In wind alone, 3 gigawatts of capacity worth 480 billion rupees ($7.5 billion) in four states is facing uncertainty because of renegotiation, credit assessor Crisil Ltd. said Monday. That shows how the sanctity of contracts — the Achilles’ heel of the Indian economy since it opened up to foreign investment in the 1990s — continues to be violated.
The move is an attempt to lower costs at bankrupt distributors that accumulated 4.3 trillion rupees ($67 billion) of debt as of September 2015 and lose money on every unit of electricity sold.
The wind-contracts issue also contradicts Prime Minister Narendra Modi’s goal of building 175 gigawatts of renewable capacity by 2022. The target may require over $200 billion in investment, much of it from overseas.
“India needs foreign capital to grow its renewable energy sector and that money will quickly turn away if there is such blatant flouting of the rule of law,” said Ranjit Gupta, chief executive officer at wind-project developer Ostro Energy Pvt., which is backed by private-equity investor Actis LLP.

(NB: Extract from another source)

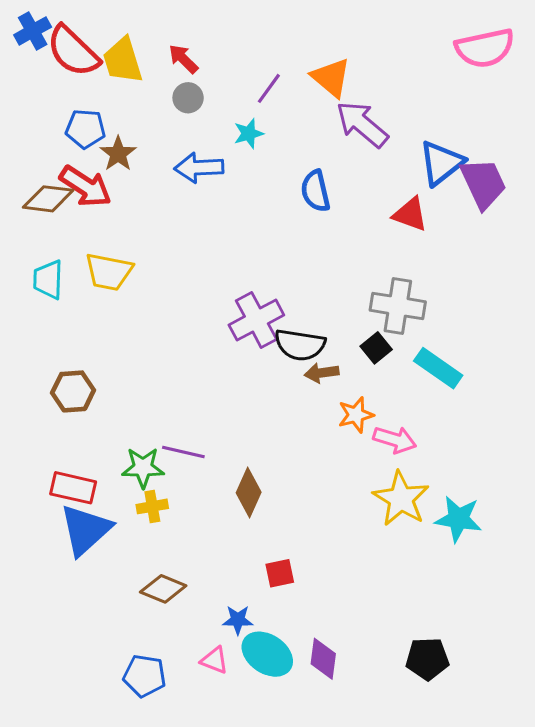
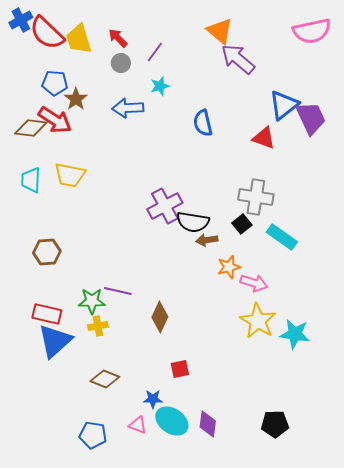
orange triangle: (331, 78) -> (220, 31), moved
purple line: (269, 88) -> (155, 52), moved
purple arrow: (362, 124) -> (238, 59), moved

While opening wind power pacts is the most recent example of violating contracts, it has happened elsewhere. In June, the power distributor for the northern state of Uttar Pradesh canceled purchase agreements with Bajaj Energy Ltd.’s five coal-fired plants, saying the agreed prices were too high and hindered the state’s ability to provide electricity to all its citizens.
Bajaj Energy has challenged the retailer’s decision in court. A company spokesman declined to comment, as the matter is being litigated.
In infrastructure, a residents’ group went to court in 2012 to scrap toll on a road connecting the capital New Delhi with the suburb of Noida. The contract between the private developer and Noida permitted the former to recover construction and maintenance costs, in addition to a 20 percent operating profit.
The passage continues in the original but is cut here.